◆ **TRY IT**: Copy each line of the entries that contains the word "years".

◆ **RECORDS SUPPLIED**:
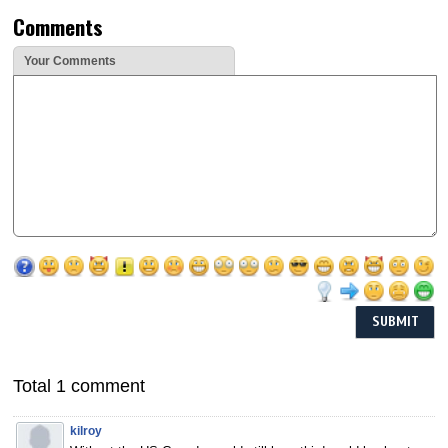
Comments
Your Comments
Total 1 comment
kilroy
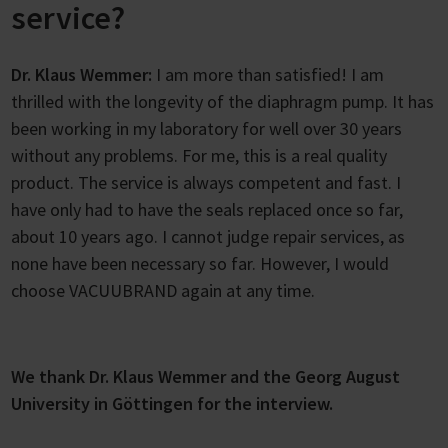
service?
Dr. Klaus Wemmer:
I am more than satisfied! I am
thrilled with the longevity of the diaphragm pump. It has
been working in my laboratory for well over 30 years
without any problems. For me, this is a real quality
product. The service is always competent and fast. I
have only had to have the seals replaced once so far,
about 10 years ago. I cannot judge repair services, as
none have been necessary so far. However, I would
choose VACUUBRAND again at any time.
We thank Dr. Klaus Wemmer and the Georg August
University in Göttingen for the interview.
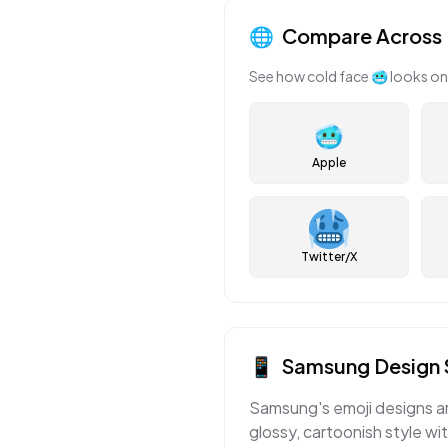
🌐
Compare Across 
See how
cold face
🥶
looks on
🥶
Apple
Twitter/X
📱
Samsung
Design 
Samsung's emoji designs ar
glossy, cartoonish style wi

◆ **OUTPUT FOR THIS EXERCISE**:
been working in my laboratory for well over 30 years
about 10 years ago. I cannot judge repair services, as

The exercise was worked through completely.